Young artists White and Day display two sides of country spectrum
by Scott MooreContributing Writer
After a couple of No. 1 singles on the Billboard country charts and an attention-grabbing debut album, 21-year-old Bryan White is back with his follow-up release, Between Now and Forever. What's missing from this one, however, is that spark of youthful spontaneity that was so charming in his first release.
It doesn't start off bad. "Sittin' On Go" is a pleasant, up-tempo rocker, followed by the beautiful "Still Life," but it disintegrates after that. The songs don't stay in your memory, and you can almost hear the mechanics rolling in the background, as if some record exec is standing in the studio saying, "OK, now we need the country ballad about the young couple ..."
The voice is still as pretty as the face, and this album is already doing well on the charts. What's disappointing, though, is that White's talents are wasted on the run-of-the-mill lyrics he writes, which are tailor-made for his vanilla-flavored delivery. He would do well to listen to fellow label-mates Mandy Barnett or Emmylou Harris and ease up on the formulaic radio-driven format.
Curtis Day, however, appears to be an artist who could make the radio format work for him. On his self-titled debut album, he borrows richly from the styles of fellow Beaumont-ites George Jones and Mark Chestnutt.

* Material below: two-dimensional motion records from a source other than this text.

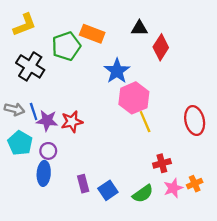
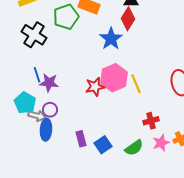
red diamond: (161, 47) -> (128, 19), moved
pink hexagon: (134, 98) -> (114, 78), moved
gray arrow: (14, 109) -> (37, 116), moved
red star: (72, 122) -> (95, 87), moved

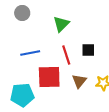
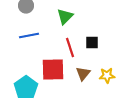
blue line: (30, 53) -> (29, 36), moved
cyan pentagon: (22, 95) -> (26, 88), turned -30

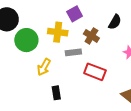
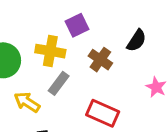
gray rectangle: (73, 52) -> (59, 83), moved, turned -49
yellow arrow: (44, 67) -> (27, 102), turned 90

Day's vocals on songs like "Living Well Beyond My Means" and "The Cowboy Stomp" are rough-cut and energetic. On "The Truth is Hard To Swallow," his voice shows enough pathos and sincerity to make it as believable as it is beautiful.
While the album won't break any ground or start any trends, it does showcase an artist I personally would like to hear more from in the future. White may be the more popular vocalist, but Day delivers the goods in down-home, Texas style.